While reading about minimal instruction set computer I found out that one needs at least (for example) the ability to increment or decrement the value stored in register, a test for zero and a jump.

A machine with such instruction set would be Turing-complete, correct? Is this called "Counter machine"?

But then I found out about the so-called "Random-access machine" which adds "indirect addressing", meaning I can access a register not just by explicitly specifying memory address or label but I can also fetch an address out of an address. This should be useful for enabling mechanisms akin to "pointers" in C-like languages, for example.

My question is, why there is the need for "indirect addressing"? Since I presume both machines (without and with indirect addressing) are Turing complete, is it "merely" for convenience? Or are some programs which cannot by expressed without indirection?
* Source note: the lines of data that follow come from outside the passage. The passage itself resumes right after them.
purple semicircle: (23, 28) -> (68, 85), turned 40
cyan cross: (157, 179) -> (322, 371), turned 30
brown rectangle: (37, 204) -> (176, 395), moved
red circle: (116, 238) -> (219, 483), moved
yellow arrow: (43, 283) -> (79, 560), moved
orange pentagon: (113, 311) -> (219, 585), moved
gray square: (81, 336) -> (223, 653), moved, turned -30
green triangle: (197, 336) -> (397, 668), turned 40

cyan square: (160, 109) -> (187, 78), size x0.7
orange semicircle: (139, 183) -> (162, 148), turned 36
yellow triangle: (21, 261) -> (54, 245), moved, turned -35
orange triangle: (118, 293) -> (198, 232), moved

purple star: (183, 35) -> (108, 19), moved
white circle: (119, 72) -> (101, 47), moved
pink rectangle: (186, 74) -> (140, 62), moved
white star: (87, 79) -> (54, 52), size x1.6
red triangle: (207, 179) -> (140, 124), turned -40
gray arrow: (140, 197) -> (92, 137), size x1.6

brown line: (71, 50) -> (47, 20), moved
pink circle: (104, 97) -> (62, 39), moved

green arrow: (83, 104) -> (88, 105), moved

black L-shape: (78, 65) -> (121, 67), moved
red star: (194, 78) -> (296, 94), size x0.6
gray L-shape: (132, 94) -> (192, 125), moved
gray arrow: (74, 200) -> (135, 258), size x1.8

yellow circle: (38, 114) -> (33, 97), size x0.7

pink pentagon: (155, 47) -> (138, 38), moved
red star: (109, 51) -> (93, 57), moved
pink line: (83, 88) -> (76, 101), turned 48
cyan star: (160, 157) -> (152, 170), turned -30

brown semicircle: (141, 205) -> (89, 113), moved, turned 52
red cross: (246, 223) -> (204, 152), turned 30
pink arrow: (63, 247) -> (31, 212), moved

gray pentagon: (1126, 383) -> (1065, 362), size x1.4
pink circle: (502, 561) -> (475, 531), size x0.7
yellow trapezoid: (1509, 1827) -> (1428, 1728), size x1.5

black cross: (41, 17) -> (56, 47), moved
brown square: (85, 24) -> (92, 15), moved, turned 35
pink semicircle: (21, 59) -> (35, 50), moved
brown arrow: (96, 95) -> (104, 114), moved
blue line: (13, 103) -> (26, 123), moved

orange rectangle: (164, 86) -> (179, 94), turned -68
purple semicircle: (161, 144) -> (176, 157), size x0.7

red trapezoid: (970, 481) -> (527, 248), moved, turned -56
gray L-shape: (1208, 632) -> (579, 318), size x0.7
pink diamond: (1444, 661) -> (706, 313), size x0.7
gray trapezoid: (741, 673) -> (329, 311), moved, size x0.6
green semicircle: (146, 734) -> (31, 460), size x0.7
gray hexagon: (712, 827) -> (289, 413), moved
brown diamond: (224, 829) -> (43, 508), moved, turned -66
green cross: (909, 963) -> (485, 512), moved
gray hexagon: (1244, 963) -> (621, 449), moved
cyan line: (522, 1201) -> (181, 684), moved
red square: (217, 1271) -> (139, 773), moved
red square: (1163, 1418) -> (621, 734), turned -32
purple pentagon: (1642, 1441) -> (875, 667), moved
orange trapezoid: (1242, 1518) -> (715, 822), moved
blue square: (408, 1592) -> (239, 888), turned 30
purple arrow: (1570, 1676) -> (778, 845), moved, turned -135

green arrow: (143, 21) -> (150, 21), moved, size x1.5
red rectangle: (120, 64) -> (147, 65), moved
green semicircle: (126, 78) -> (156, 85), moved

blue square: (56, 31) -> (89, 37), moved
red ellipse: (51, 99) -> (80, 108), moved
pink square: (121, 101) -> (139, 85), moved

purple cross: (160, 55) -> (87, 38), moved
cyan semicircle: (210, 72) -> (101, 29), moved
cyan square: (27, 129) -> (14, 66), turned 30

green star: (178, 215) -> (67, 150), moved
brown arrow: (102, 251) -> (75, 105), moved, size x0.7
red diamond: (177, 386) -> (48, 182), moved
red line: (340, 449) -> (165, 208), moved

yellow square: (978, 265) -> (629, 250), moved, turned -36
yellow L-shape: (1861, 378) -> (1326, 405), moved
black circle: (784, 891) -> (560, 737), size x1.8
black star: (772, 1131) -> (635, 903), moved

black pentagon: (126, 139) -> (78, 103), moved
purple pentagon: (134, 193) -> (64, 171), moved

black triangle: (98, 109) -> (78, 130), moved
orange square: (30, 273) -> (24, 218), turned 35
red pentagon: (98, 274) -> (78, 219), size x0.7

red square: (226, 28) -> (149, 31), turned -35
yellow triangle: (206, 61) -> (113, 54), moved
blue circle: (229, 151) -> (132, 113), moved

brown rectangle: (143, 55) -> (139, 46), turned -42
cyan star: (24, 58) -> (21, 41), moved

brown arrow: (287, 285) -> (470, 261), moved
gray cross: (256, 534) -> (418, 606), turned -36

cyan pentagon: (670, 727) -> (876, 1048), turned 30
PS: I'm complete noob in this area so please bear with me: if I was to implement memcpy, i.e. to transfer the values of bunch of registers to other bunch of registers, how would I do it without indirection? I mean, I can write copy 1 word from x to y, copy 2 words from x to y, ... but in general, how do I say copy n words from x to y without it?

Edit:

For example, imagine I receive zero-terminated string via network, say "1 2 3 0" which I would like to store to some of my infinitely-many registers. Receiving "0" halts the program. I have a instruction "take r" which copies one word from the input to register "r". No indirection means (?) that "r" has to be direct constant number. How do I then move to "n-th" register? In other words, I don't understand how do I move back and forth among the registers, when the only mechanism I have is to read/set register 1, 2, 3, ...?

Idea: Addresses are offsets. If you want the $n$th cell, move a marker $n$ steps from the beginning. For that, you maintain a counter at a fixed location (determined by the programmer/compiler). After that, perform your operation on the first marked cell. Remove the marking when you are done.